(Records provided)
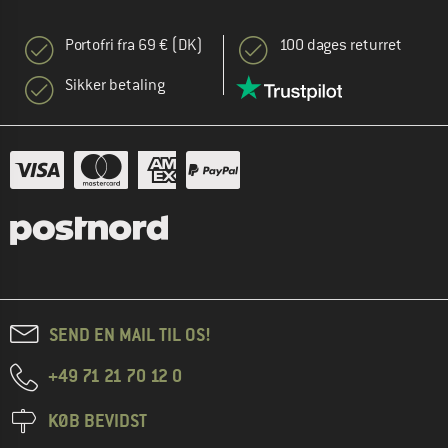
Portofri fra 69 € (DK)
100 dages returret
Sikker betaling
SEND EN MAIL TIL OS!
+49 71 21 70 12 0
KØB BEVIDST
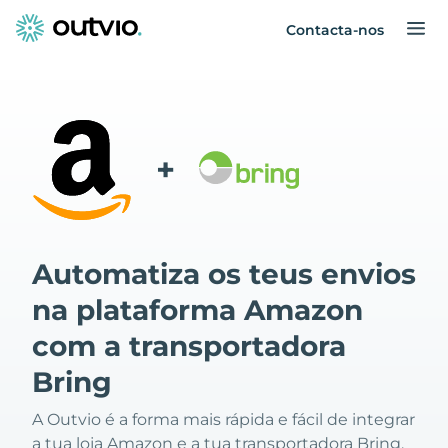
Contacta-nos
+
Automatiza os teus envios
na plataforma Amazon
com a transportadora
Bring
A Outvio é a forma mais rápida e fácil de integrar
a tua loja Amazon e a tua transportadora Bring.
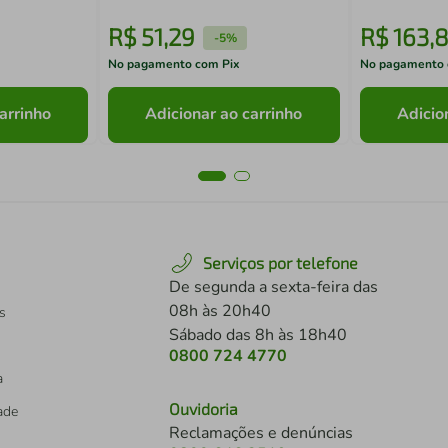
R$
51
,
29
R$
163
,
8
-
5%
No pagamento com Pix
No pagamento 
arrinho
Adicionar ao carrinho
Adicio
Serviços por telefone
De segunda a sexta-feira das
08h às 20h40
s
Sábado das 8h às 18h40
0800 724 4770
a
Ouvidoria
dade
Reclamações e denúncias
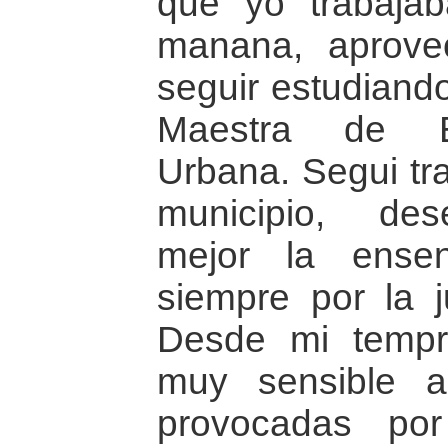
que yo trabaja
manana, aprove
seguir estudiand
Maestra de Ed
Urbana. Segui tr
municipio, de
mejor la ense
siempre por la j
Desde mi tempr
muy sensible a
provocadas por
(End Records provided)
The entire listing above, minus its pictures, should be copied out exactly.

Portofri fra 69 € (DK)
100 dages returret
Sikker betaling
SEND EN MAIL TIL OS!
+49 71 21 70 12 0
KØB BEVIDST
Contacta-nos
+
Automatiza os teus envios
na plataforma Amazon
com a transportadora
Bring
A Outvio é a forma mais rápida e fácil de integrar
a tua loja Amazon e a tua transportadora Bring.
R$
51
,
29
R$
163
,
8
-
5%
No pagamento com Pix
No pagamento 
arrinho
Adicionar ao carrinho
Adicio
Serviços por telefone
De segunda a sexta-feira das
08h às 20h40
s
Sábado das 8h às 18h40
0800 724 4770
a
Ouvidoria
dade
Reclamações e denúncias
que yo trabaja
manana, aprove
seguir estudiand
Maestra de Ed
Urbana. Segui tr
municipio, de
mejor la ense
siempre por la j
Desde mi tempr
muy sensible a
provocadas por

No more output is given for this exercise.